For as with the solitary reaper, song is the object, harmony. If we could understand even one strangeness beyond our own, we might have our momentary hand on the original lyre—the absence of which, Stewart claims, is the basis of lyric poetry, which is unified primarily, it would seem, by the question we, so over-historicized as to be aware of the generations of failures, ask today, disgruntled with the lyric as we are, “where did the lyre go?” (A question we ask primarily, I might add, in the ‘lyric’ itself, a song meant, to be literal, for the accompaniment of a lyre: a song in this case yearning for the absent music which would complete it.)

Questions to ask each other:

1. In what ways has ‘the lyric’ (as well as the definition of ‘the lyric’) changed through the course of history? Of each of our individual personal histories? What can we self-infer from our own definition? How well do you understand those definitions previous ages have advanced for ‘the lyric’? Do you feel the modern definition of the lyric accurately describes the modern lyric? The Renaissance definition the Renaissance lyric?

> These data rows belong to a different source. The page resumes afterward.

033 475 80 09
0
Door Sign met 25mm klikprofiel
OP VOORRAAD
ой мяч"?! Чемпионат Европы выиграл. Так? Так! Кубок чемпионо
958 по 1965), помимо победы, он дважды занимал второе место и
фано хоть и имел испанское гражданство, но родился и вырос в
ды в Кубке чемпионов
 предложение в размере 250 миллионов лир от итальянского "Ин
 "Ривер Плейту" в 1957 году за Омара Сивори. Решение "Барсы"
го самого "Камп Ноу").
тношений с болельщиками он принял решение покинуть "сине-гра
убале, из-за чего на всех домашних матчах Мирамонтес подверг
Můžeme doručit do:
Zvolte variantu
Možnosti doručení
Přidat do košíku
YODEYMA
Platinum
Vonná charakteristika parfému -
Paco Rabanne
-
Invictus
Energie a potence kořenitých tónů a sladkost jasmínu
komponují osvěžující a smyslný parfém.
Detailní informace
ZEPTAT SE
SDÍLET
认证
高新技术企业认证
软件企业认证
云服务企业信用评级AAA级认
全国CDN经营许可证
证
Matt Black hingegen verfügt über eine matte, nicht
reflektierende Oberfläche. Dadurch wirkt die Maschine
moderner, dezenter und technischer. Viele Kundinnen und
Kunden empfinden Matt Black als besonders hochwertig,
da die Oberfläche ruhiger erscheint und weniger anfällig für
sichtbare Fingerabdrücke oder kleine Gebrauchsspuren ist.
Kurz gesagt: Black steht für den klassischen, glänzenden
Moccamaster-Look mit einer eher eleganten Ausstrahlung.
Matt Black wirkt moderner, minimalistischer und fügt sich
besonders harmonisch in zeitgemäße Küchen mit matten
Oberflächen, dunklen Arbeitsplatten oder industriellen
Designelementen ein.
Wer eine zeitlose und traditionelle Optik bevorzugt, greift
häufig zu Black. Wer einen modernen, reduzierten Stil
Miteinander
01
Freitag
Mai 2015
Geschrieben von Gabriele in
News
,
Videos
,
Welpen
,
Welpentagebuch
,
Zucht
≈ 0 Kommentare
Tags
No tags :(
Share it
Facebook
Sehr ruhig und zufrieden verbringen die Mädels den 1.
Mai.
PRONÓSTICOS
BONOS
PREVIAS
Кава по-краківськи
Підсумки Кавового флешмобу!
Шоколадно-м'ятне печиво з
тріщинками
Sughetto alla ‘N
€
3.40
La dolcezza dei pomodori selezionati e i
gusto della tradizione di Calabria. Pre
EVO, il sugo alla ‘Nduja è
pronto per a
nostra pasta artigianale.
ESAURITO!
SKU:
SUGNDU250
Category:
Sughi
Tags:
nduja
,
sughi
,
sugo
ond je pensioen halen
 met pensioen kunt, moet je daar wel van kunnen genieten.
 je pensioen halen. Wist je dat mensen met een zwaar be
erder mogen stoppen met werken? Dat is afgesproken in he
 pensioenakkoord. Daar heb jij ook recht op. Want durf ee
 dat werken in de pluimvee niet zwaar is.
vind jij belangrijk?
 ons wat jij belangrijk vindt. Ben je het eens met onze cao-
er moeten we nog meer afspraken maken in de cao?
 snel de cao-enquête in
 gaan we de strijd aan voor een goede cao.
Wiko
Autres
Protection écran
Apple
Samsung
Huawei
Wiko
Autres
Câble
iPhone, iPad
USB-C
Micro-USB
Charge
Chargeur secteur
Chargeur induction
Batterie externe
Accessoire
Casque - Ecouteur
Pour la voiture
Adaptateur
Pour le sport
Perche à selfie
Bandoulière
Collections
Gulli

2. Why has the lyric itself come about as a form? To what extent is its ‘problematic’ nature (as discussed above—obviously if you don’t buy my conceit/argument this question is meaningless to you) representative or non representative of issues of Consciousness? Of your own consciousness?

3. How well does Vico’s degenerative description of history describe the “postmodern” state? Is advance really degeneration? Is the original lyre human consciousness unencumbered by a historicized vocabulary, purely somatic in utterance and origin?

Something else. Living is just, something else. I don't know what there is to say. To myself.